Sábado á noite. Chuva chata. Deixa pra lá...
Sustos e surpresas. Cento e vinte por hora. No carro já é divertido.
O sorriso que acelera a vontade. Você é meu altar.
Barata e feliz. Um copo de cerveja, por favor...
Dois... Três... Quatro...
Vamos nos divertir! Vamos mostrar pra eles que somos mais do querem que sejamos.
Somos algo que ninguém vai conseguir explicar.

Os donos da vontade. As formas mais puras e sensatas. Preto no branco. 
Coração a cada palavra.
Vamos dançar!

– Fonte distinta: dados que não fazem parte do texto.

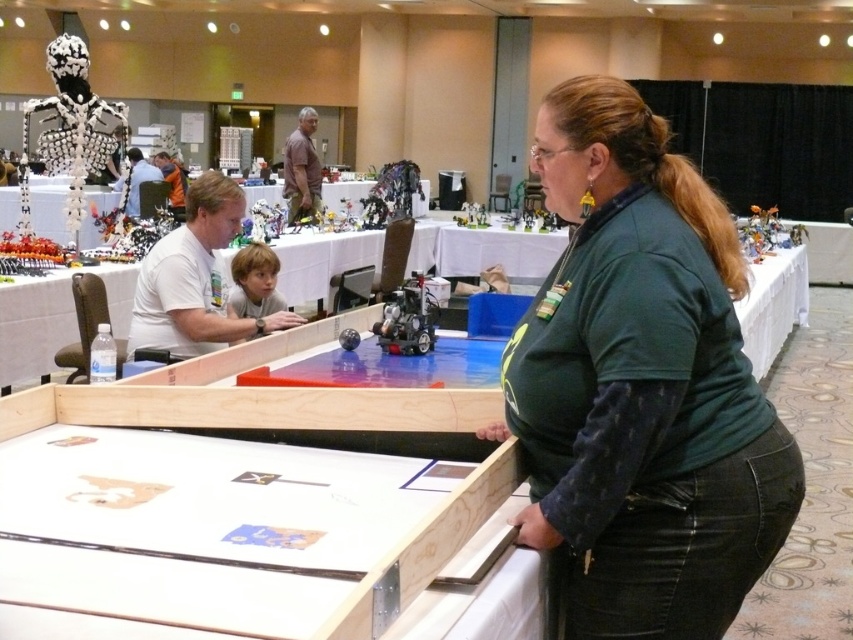 Does white matte shirt at center appear over brown shirt at center?

Actually, white matte shirt at center is below brown shirt at center.

Which is more to the left, white matte shirt at center or brown shirt at center?

brown shirt at center

Between point (259, 321) and point (283, 177), which one is positioned in front?

Positioned in front is point (259, 321).

The width and height of the screenshot is (853, 640). I want to click on white matte shirt at center, so click(x=194, y=280).

Is white matte shirt at center further to camera compared to matte white hair at upper left?

No.

Can you confirm if white matte shirt at center is positioned to the right of matte white hair at upper left?

Correct, you'll find white matte shirt at center to the right of matte white hair at upper left.

The width and height of the screenshot is (853, 640). What are the coordinates of `white matte shirt at center` in the screenshot? It's located at (194, 280).

Which is more to the left, green fabric shirt at center or light brown hair at center?

light brown hair at center

Does point (665, 531) come farther from viewer compared to point (276, 300)?

No, (665, 531) is closer to viewer.

You are a GUI agent. You are given a task and a screenshot of the screen. Output one action in this format:
    pyautogui.click(x=<x>, y=<y>)
    Task: Click on the green fabric shirt at center
    The width and height of the screenshot is (853, 640).
    Given the screenshot: What is the action you would take?
    pyautogui.click(x=641, y=387) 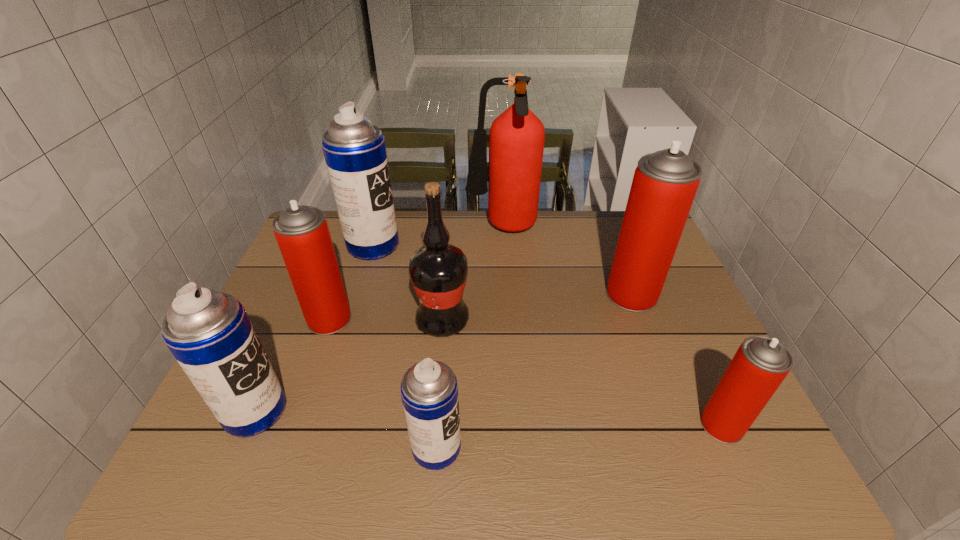 You are a GUI agent. You are given a task and a screenshot of the screen. Output one action in this format:
    pyautogui.click(x=<x>, y=<y>)
    Task: Click on the free space at the near right corner
    The height and width of the screenshot is (540, 960).
    Given the screenshot: What is the action you would take?
    pyautogui.click(x=717, y=479)

Locate an element on the screen. free spot between the red fire extinguisher and the smallest blue aerosol can is located at coordinates (469, 339).

Find the location of `empty location between the nearest red aerosol can and the biggest blue aerosol can`. empty location between the nearest red aerosol can and the biggest blue aerosol can is located at coordinates (547, 335).

The image size is (960, 540). Find the location of `unoccupied position between the leftmost red aerosol can and the smallest red aerosol can`. unoccupied position between the leftmost red aerosol can and the smallest red aerosol can is located at coordinates (525, 372).

The width and height of the screenshot is (960, 540). What are the coordinates of `free area in between the biggest red aerosol can and the third aerosol can from right to left` in the screenshot? It's located at (534, 371).

Locate an element on the screen. This screenshot has width=960, height=540. vacant region between the fire extinguisher and the rightmost blue aerosol can is located at coordinates (469, 339).

Image resolution: width=960 pixels, height=540 pixels. Find the location of `unoccupied area between the farthest aerosol can and the second biggest red aerosol can`. unoccupied area between the farthest aerosol can and the second biggest red aerosol can is located at coordinates (351, 282).

Find the location of a particular element. The height and width of the screenshot is (540, 960). free point between the biggest red aerosol can and the leftmost red aerosol can is located at coordinates (481, 307).

The width and height of the screenshot is (960, 540). I want to click on free point between the biggest red aerosol can and the fire extinguisher, so click(x=566, y=262).

Image resolution: width=960 pixels, height=540 pixels. I want to click on empty location between the biggest red aerosol can and the red wine bottle, so click(x=538, y=307).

Celebrar a juventude que sempre vai nos pertencer!
Luzes rápidas, Te beijo como da primeira vez... Ah, se todos tivessem a minha sorte...
Não quero que essa noite acabe...

Meu coração bate como um martelo... Me leva pra longe, cambaleia...

Nós nunca vamos envelhecer... Nós nunca seremos eles...
Não precisamos de mais nada a não ser um do outro... Minha melhor amiga... Minha doce doença... Meu desejo incontrolável... Eu quero mais!

Uma noite. E foi só uma noite.
De tantas que teremos pela frente.
Assim como a puta disse... Só para nós.

Ninguém mais importa, nesse mundo chamado eu e você.